Hyperparameter tuning: We used GridSearchCV to find the optimal hyperparameters for the Random Forest model, which helps in balancing the model complexity to avoid both underfitting and overfitting.
Distribution of Salary Levels
Shows the distribution of salary levels among employees.
This chart breaks down the distribution of salary levels among our employees. We see that a large chunk of employees fall under the 'low' salary bracket, with medium and high salary brackets being lesser in comparison. The number of employees that leave is significantly higher in the low salary bracket (41%) compared to the medium (17%) and high (7%) brackets.
Work Accidents vs. Leaving
Illustrates the relationship between work accidents and leaving.
We also look at the impact of work accidents on employee turnover. Safety is crucial for job satisfaction and retention. Most employees have not experienced work accidents. A smaller proportion of those who experienced work accidents (14%) have left the company compared to those who haven't (23%).
Top 10 Important Features - Random Forest
Displays the top 10 important features in the Random Forest model.
Using a Random Forest model, we identify the top factors that predict employee turnover. Satisfaction, tenure, and projects are key indicators. This tells us that how satisfied employees are, how long they've been with us, and how many projects they handle are crucial in understanding why they might leave. For instance, satisfaction level has a feature importance score of 0.34, making it the most significant factor.
Top 10 Important Features - XGBoost
Displays the top 10 important features in the XGBoost model.
The XGBoost model provides similar insights, highlighting the importance of projects and satisfaction. This reinforces our understanding of the factors influencing employee turnover. Satisfaction level also has the highest importance in the XGBoost model, followed by number of projects and last evaluation scores.
ROC Curve
Shows the ROC curve for Random Forest and XGBoost models.

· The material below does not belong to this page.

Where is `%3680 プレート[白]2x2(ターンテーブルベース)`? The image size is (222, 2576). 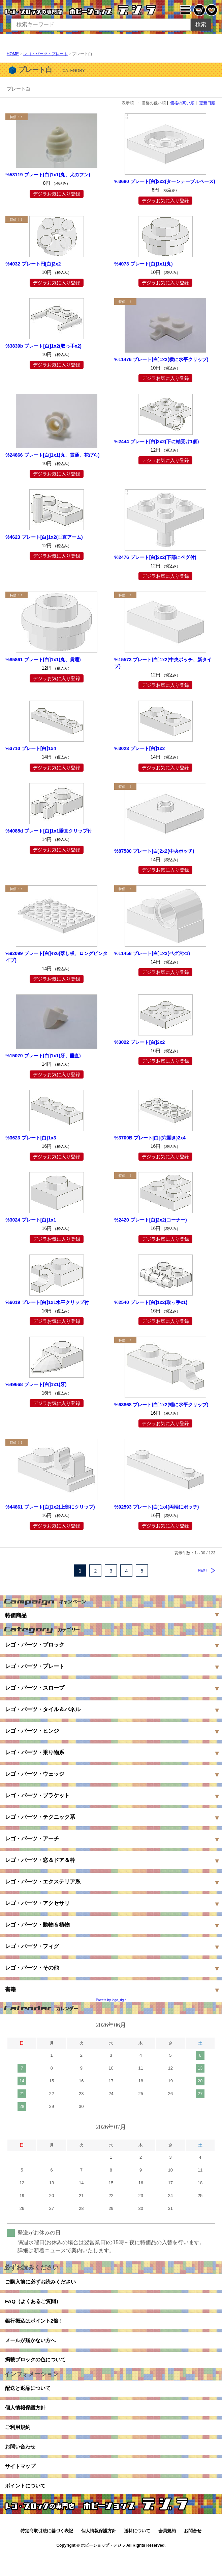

The ROC curve shows us how well our models can predict employee turnover. Both models perform exceptionally well, with high accuracy, indicating their reliability in predicting which employees might leave. The ROC AUC (Area Under the Curve) for both models is approximately 0.98, indicating strong predictive power.
Model Comparison and Best Model Selection
Among the three models, XGBoost showed the highest accuracy (97.96%) and F1-Score (94%). This model balances precision and recall well, making it the best choice for predicting employee churn. While Random Forest also performed well, XGBoost's slight edge in predictive power and its ability to learn from previous errors makes it the most suitable model for this task.
Conclusion and Recommendations
Our analysis reveals that employee satisfaction, workload, tenure, and evaluation scores are critical in predicting turnover. To improve retention, Salifort Motors should focus on enhancing employee satisfaction, balancing workloads, and recognizing and promoting employees timely.
Recommendations:
Focus on improving employee satisfaction as it's a strong predictor for employee churn.
Monitor employees with specific tenure or those working on many projects as they seem to be at a higher risk of leaving.
Consider employee retention programs or initiatives.
Periodically survey employee satisfaction to intervene if a decline is noted.
Next Steps:
Further analyze what causes employee dissatisfaction.
Explore if providing additional perks or benefits to employees with certain characteristics (like many projects or longer tenure) can reduce churn.
About the Project
This project represents a thorough analysis of employee retention factors at Salifort Motors. It combines data science techniques with practical business insights to provide actionable recommendations for the HR department. For those interested, the complete code and analysis can be found in the accompanying Python code.
Note: This project was part of the Google Advanced Data Analytics Capstone course on Coursera. The dataset used in this project is credited to the course.